NST Wed, Mar 20, 2024 08:37pm - 1 month View Original


KUALA LUMPUR: Eco World International Bhd (EWI) posted a net profit of RM182,000 from a net loss of RM30.82 million in the first quarter ended Jan 31, 2024, lifted by foreign exchange gains.

In a filing with Bursa Malaysia today, EWI said gains in the foreign exchange was due to the appreciation of British pound against the ringgit.

This was spurred by the repayment of advances from the joint venture company Ecoworld-Ballymore and the conversion of British pound-denominated bank balances.

Group revenue jumped 41.6 per cent to RM31.67 million from RM22.37 million driven by the sale of higher priced commercial units. 

The group's finance costs were lower as it had fully paid off all borrowings by the end of 2023. 

EWI achieved RM243 million in sales plus reserves of RM203 million, bringing total sales for the first months of FY2024 to RM446 million, with Embassy Gardens being the largest contributor at RM105 million, followed by RM75 million from Wardian and RM20 million from Yarra One. 

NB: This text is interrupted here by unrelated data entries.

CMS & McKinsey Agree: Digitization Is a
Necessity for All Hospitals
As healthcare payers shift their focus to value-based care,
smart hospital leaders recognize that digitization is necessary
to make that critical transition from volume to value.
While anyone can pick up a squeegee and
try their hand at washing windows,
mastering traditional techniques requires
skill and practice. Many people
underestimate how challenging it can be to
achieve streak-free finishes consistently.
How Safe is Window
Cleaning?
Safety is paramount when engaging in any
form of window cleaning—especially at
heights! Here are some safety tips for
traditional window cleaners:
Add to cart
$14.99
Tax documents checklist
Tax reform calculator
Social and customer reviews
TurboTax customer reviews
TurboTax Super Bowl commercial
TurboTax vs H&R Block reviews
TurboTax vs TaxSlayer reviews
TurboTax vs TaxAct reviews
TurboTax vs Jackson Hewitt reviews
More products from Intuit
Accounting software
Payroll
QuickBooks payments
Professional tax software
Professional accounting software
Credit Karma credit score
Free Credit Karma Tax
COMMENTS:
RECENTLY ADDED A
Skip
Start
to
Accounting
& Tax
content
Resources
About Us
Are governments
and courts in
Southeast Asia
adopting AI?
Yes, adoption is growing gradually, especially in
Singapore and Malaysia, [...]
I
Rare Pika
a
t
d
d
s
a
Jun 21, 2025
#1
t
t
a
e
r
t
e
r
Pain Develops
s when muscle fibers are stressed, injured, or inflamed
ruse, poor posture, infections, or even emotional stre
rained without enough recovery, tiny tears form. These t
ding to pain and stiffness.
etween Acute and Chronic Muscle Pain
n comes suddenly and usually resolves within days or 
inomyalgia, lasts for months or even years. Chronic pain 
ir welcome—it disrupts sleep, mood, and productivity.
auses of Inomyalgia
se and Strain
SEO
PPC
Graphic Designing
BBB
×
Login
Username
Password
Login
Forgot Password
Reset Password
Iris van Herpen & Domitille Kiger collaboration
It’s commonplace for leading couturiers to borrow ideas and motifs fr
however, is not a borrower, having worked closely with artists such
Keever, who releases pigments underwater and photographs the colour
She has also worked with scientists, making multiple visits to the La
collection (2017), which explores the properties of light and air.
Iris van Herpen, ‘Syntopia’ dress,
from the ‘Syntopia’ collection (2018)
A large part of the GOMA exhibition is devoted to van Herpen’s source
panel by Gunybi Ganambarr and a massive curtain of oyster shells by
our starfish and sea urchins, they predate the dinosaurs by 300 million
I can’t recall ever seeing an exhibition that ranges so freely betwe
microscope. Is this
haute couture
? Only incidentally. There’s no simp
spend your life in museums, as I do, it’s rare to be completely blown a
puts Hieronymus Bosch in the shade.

Following the distribution of a RM144 million dividend during the first quarter of FY2024, EWI still had a net cash balance of RM211 million as at Jan 31 this year.

EWI president and chief executive officer, Datuk Teow Leong Seng said the group is steadily advancing in its efforts to monetise inventories.

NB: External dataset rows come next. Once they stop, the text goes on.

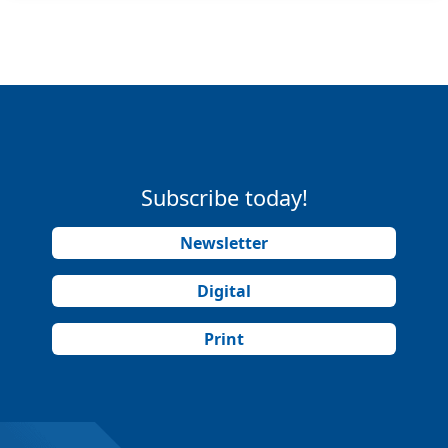
Subscribe today!
Newsletter
Digital
Print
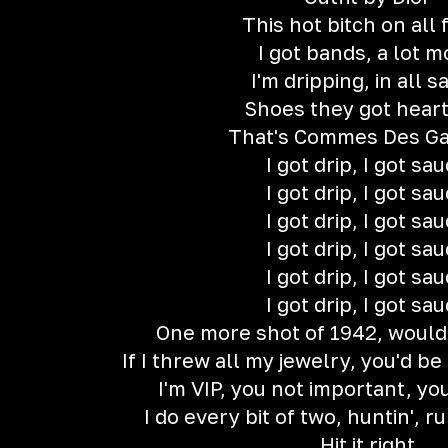
This hot bitch on all 
I got bands, a lot m
I'm dripping, in all s
Shoes they got hear
That's Commes Des G
I got drip, I got sa
I got drip, I got sa
I got drip, I got sa
I got drip, I got sa
I got drip, I got sa
I got drip, I got sa
One more shot of 1942, would
If I threw all my jewelry, you'd be 
I'm VIP, you not important, you
I do every bit of two, huntin', ru
Hit it right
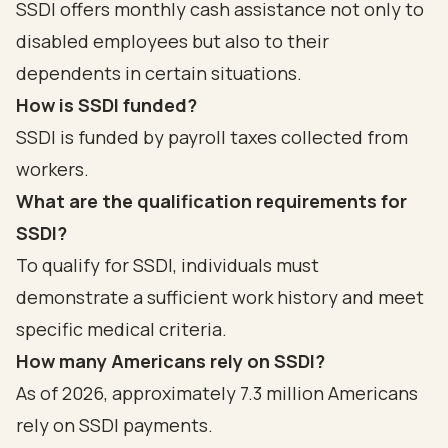
SSDI offers monthly cash assistance not only to
disabled employees but also to their
dependents in certain situations.
How is SSDI funded?
SSDI is funded by payroll taxes collected from
workers.
What are the qualification requirements for
SSDI?
To qualify for SSDI, individuals must
demonstrate a sufficient work history and meet
specific medical criteria.
How many Americans rely on SSDI?
As of 2026, approximately 7.3 million Americans
rely on SSDI payments.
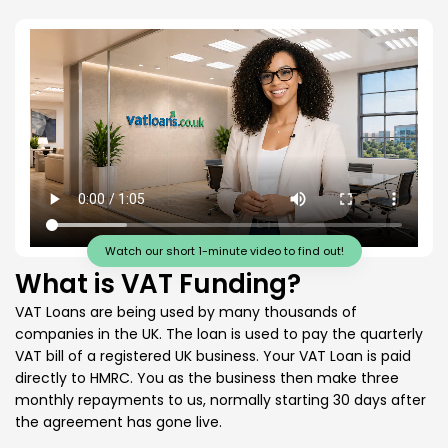
Watch our short 1-minute video to find out!
What is VAT Funding?
VAT Loans are being used by many thousands of
companies in the UK. The loan is used to pay the quarterly
VAT bill of a registered UK business. Your VAT Loan is paid
directly to HMRC. You as the business then make three
monthly repayments to us, normally starting 30 days after
the agreement has gone live.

As of Feb 29, EWI held about RM650 million of completed and nearly-completed stocks available for sale, with the group's effective share amounting to around RM500 million.

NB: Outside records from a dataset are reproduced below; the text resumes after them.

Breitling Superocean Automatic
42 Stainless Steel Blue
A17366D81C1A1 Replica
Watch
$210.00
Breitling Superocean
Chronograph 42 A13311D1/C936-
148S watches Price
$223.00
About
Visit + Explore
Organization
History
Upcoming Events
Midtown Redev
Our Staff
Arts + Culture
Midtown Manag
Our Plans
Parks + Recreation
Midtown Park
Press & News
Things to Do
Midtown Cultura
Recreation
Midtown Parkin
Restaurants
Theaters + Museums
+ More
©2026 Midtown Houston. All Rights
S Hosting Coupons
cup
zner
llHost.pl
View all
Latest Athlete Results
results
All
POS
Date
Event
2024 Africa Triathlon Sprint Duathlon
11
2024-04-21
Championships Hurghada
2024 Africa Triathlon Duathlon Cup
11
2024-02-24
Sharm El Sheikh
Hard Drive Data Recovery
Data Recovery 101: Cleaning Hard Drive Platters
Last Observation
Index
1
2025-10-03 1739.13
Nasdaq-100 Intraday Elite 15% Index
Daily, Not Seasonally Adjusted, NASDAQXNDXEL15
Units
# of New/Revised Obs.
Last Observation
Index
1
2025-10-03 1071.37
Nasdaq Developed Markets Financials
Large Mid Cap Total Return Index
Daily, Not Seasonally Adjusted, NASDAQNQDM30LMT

"Sales of completed stocks are estimated to generate excess cash up to RM500 million for the group over 2024 and 2025. 

"The board intends to distribute the excess cash to shareholders and we are seeking approval in our annual general meeting next week to undertake a second capital reduction exercise to enable such distribution," Teow said. 

Teow said the ongoing challenges of high living costs and elevated interest rates are suppressing demand from potential homebuyers.

As such, all launches for the remaining sites continue to be put on hold, pending review of their feasibility in view of the ongoing weak sentiment among homebuyers and significant cost inflation. 

"The decision to proceed with launches will be contingent upon an improvement in market conditions, stabilisation of cost pressures, and meeting the expected returns required," he added.